After the service the house fills with people wanting to ‘pay their final respects’. But I long for them to go, and eventually they drift away, leaving behind the detritus of a remembered life along with the half-drunk glasses, the discarded morsels of food.
Around me, my son and his family are washing up, vacuuming, emptying the bins. In the harsh kitchen light I notice a shimmer of grey in Simon’s hair (the rest of it is dark, like his father’s) and realise with a jolt that he must be well into middle age. His wife Louise, once so slight, is rather rounder than before. No wonder, after two babies. They deserve to live in this house, I think, to have more room for their growing family. But today is not the right time to talk about moving.

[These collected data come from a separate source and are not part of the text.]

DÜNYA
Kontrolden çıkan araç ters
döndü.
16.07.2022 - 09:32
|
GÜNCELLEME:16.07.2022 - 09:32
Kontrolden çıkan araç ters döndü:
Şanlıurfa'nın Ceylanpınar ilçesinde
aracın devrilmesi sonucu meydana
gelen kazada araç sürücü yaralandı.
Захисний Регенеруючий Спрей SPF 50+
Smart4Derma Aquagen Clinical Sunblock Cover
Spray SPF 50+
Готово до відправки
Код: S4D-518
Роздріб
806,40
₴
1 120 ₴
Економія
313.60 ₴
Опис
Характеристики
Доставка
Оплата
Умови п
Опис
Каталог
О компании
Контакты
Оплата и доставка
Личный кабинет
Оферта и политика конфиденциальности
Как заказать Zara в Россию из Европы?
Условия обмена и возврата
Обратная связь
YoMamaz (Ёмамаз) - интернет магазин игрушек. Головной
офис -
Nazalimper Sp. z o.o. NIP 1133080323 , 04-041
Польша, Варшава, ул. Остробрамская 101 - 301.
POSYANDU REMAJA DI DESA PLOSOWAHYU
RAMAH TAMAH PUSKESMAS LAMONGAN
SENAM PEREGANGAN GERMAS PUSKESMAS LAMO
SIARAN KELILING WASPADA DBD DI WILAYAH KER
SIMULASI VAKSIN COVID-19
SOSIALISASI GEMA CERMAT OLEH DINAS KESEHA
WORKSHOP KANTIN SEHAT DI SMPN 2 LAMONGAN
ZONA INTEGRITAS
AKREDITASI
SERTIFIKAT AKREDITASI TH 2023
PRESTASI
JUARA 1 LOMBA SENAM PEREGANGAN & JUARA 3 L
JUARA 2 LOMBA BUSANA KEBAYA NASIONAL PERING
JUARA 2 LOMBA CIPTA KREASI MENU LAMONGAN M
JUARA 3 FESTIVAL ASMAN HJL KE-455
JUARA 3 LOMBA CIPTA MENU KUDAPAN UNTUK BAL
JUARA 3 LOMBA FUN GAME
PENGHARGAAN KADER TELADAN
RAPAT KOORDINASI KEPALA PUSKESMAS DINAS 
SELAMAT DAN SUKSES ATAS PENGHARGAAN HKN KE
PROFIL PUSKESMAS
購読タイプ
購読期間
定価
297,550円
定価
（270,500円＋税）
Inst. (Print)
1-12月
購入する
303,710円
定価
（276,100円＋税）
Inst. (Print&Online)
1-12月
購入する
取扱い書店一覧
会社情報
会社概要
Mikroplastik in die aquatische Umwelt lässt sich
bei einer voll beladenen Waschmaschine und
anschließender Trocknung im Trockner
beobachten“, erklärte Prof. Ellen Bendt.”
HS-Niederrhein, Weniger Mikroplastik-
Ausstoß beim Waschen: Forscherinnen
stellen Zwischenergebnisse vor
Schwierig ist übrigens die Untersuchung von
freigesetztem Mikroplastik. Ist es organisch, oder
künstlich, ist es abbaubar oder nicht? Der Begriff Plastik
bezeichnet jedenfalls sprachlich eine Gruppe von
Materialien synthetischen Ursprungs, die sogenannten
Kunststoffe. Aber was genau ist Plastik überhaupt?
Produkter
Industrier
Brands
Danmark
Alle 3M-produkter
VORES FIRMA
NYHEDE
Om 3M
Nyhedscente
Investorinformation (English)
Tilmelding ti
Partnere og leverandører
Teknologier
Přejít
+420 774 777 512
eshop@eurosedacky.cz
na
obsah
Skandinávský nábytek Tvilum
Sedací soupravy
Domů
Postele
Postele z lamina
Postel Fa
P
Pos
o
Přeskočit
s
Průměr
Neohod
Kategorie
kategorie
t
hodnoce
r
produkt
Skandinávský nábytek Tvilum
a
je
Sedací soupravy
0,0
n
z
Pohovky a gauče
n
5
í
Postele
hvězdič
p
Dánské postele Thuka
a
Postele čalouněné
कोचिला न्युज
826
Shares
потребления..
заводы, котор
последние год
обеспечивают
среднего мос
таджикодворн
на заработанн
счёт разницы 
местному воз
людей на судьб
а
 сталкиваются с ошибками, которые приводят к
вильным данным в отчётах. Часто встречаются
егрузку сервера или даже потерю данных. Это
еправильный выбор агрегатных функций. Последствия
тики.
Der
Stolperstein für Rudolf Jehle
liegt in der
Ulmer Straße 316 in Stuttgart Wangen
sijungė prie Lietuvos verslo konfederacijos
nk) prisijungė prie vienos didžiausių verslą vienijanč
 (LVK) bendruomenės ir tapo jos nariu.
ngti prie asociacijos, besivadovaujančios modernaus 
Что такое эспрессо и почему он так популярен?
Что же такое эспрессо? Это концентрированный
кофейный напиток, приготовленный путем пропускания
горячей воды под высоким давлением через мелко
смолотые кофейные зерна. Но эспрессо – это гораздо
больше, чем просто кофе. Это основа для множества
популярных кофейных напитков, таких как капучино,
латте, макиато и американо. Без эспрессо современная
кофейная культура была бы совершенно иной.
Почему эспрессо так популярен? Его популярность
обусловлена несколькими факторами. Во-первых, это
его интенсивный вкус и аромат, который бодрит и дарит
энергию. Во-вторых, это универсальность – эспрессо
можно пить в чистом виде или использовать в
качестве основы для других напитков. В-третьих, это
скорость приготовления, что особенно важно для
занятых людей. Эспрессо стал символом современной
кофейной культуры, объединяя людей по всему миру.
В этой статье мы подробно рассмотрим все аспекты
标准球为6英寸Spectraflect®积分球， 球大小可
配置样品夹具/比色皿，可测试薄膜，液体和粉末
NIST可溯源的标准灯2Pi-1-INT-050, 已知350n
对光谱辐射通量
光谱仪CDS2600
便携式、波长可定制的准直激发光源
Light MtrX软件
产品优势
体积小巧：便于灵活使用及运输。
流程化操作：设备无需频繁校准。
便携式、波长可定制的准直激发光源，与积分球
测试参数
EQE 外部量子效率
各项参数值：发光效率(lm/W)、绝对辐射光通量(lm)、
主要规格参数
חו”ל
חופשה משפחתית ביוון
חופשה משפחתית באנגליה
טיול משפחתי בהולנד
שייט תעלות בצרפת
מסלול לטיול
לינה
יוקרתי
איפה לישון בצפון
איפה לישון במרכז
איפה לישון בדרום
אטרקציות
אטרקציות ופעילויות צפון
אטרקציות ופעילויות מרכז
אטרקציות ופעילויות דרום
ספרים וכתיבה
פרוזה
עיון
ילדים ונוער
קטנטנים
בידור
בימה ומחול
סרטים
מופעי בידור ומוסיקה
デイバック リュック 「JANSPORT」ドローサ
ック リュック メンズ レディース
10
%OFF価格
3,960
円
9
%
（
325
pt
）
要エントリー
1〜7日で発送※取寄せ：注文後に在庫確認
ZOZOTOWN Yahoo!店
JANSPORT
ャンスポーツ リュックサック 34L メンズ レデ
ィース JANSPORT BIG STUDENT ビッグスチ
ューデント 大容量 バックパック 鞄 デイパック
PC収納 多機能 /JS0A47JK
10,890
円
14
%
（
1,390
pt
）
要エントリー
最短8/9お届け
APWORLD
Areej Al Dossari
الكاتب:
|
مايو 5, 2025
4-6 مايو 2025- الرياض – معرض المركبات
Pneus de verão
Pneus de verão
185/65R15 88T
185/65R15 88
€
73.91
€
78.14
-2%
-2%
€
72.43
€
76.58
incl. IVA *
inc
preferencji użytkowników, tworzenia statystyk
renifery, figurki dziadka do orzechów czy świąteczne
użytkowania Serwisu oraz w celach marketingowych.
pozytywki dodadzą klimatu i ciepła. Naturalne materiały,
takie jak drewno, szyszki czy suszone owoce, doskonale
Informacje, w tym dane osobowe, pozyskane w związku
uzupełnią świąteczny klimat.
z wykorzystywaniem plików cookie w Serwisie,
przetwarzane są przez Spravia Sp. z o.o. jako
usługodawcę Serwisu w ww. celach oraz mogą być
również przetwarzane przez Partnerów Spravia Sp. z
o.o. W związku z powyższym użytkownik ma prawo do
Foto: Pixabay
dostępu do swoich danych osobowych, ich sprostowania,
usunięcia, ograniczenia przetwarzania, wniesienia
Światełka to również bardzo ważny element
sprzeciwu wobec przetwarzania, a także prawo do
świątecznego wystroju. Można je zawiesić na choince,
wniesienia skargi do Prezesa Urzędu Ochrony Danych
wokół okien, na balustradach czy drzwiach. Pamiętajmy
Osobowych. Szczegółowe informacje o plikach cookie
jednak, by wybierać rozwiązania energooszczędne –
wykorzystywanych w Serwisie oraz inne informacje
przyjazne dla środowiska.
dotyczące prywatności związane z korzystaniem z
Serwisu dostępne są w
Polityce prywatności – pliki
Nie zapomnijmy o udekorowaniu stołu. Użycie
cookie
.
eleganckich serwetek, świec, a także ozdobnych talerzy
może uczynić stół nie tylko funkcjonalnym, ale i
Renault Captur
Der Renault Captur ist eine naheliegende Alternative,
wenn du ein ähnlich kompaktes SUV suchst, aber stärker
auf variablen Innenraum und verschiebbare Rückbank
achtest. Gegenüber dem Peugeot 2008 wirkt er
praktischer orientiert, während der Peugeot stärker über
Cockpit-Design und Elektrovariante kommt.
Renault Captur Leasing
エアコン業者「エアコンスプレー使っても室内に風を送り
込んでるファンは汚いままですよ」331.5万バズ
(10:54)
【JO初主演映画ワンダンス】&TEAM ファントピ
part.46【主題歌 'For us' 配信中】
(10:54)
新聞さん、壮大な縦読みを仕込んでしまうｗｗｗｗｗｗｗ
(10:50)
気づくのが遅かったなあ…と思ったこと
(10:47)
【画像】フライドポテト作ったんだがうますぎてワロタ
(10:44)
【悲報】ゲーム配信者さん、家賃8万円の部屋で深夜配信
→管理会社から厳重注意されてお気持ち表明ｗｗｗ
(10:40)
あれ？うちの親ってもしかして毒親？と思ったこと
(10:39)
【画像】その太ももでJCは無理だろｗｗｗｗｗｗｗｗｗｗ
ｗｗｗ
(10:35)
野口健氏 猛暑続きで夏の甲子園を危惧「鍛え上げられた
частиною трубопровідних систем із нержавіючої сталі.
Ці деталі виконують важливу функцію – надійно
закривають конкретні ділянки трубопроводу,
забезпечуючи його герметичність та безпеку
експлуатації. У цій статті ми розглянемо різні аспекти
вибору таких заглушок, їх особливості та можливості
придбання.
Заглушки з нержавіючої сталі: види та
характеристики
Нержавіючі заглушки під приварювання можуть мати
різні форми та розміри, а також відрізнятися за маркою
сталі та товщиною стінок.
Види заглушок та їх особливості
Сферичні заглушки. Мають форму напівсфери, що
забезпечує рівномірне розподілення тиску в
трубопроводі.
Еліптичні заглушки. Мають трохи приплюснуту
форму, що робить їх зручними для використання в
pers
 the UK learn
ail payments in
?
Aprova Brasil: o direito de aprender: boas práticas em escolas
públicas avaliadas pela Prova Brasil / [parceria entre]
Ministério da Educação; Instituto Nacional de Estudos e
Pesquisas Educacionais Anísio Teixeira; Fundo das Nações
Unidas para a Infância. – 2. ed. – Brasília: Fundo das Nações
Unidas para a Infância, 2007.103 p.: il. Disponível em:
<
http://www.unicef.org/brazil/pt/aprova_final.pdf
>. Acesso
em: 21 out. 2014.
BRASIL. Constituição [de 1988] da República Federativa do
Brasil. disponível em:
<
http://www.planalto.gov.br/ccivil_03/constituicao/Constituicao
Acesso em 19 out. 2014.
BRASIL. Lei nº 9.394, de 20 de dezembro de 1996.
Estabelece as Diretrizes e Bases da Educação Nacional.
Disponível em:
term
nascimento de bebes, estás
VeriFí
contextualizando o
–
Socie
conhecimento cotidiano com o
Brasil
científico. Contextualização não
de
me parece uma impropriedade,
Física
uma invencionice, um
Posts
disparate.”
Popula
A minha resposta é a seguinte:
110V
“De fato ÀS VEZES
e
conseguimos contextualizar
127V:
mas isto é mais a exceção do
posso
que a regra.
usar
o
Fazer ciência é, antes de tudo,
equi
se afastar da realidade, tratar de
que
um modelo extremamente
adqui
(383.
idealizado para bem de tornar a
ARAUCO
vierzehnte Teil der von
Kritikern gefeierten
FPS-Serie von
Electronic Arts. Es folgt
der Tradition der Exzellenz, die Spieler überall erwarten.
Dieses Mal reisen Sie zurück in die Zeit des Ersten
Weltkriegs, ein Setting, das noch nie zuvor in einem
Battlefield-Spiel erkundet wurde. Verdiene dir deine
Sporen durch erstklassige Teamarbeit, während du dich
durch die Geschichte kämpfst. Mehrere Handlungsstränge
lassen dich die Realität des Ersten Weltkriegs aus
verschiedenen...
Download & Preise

I go to sit in the drawing room as they have bidden me, and watch for the first time the slide show that they have created for the guests at the wake. I am mesmerised as the TV screen flicks through familiar photographs, charting his life from sepia babyhood through monochrome middle years and into a technicolour old age, each image occupying the screen for just a few brief seconds before blurring into the next.
At first I turn away, finding it annoying, even insulting. What a travesty, I think, a long, loving life bottled into a slide show. But as the carousel goes back to the beginning and the photographs start to repeat themselves, my relief that he is gone and will suffer no more is replaced, for the first time since his death, by a dawning realisation of my own loss.
It’s no wonder I loved him so; such a good looking man, active and energetic. A man of unlimited selflessness, of many smiles and little guile. Who loved every part of me, infinitely. What a lucky woman. I find myself smiling back, with tears in my eyes.
My granddaughter brings a pot of tea. At seventeen, Emily is the oldest of her generation of Verners, a clever, sensitive girl growing up faster than I can bear. I see in her so much of myself at that age: not exactly pretty in the conventional way – her nose is slightly too long – but striking, with smooth cheeks and a creamy complexion that flushes at the slightest hint of discomfiture. Her hair, the colour of black coffee, grows thick and straight, and her dark inquisitive eyes shimmer with mischief or chill with disapproval. She has that determined Verner jawline that says, ‘don’t mess with me’. She’s tall and lanky, all arms and legs, rarely out of the patched jeans and charity-shop jumpers which seem to be all the rage with her generation these days. Unsophisticated but self-confident, exhaustingly energetic – and always fun. Had my own daughter lived, I sometimes think, she would have been like Emily.
At this afternoon’s wake the streak of crimson she’s emblazoned into the flick of her fringe was like an exotic bird darting among the dark suits and dresses. Soon she will fly, as they all do, these independent young women. But for the moment she indulges me with her company and conversation, and I cherish every moment.
She hands me a cup of weak tea with no milk, just how I like it, and then plonks herself down on the footstool next to me. We watch the slide show together for a few moments and she says, ‘I miss Grandpa, you know. Such an amazing man. He was so full of ideas and enthusiasm – I loved the way he supported everything we did, even the crazy things.’ She’s right, I think to myself. I was a lucky woman.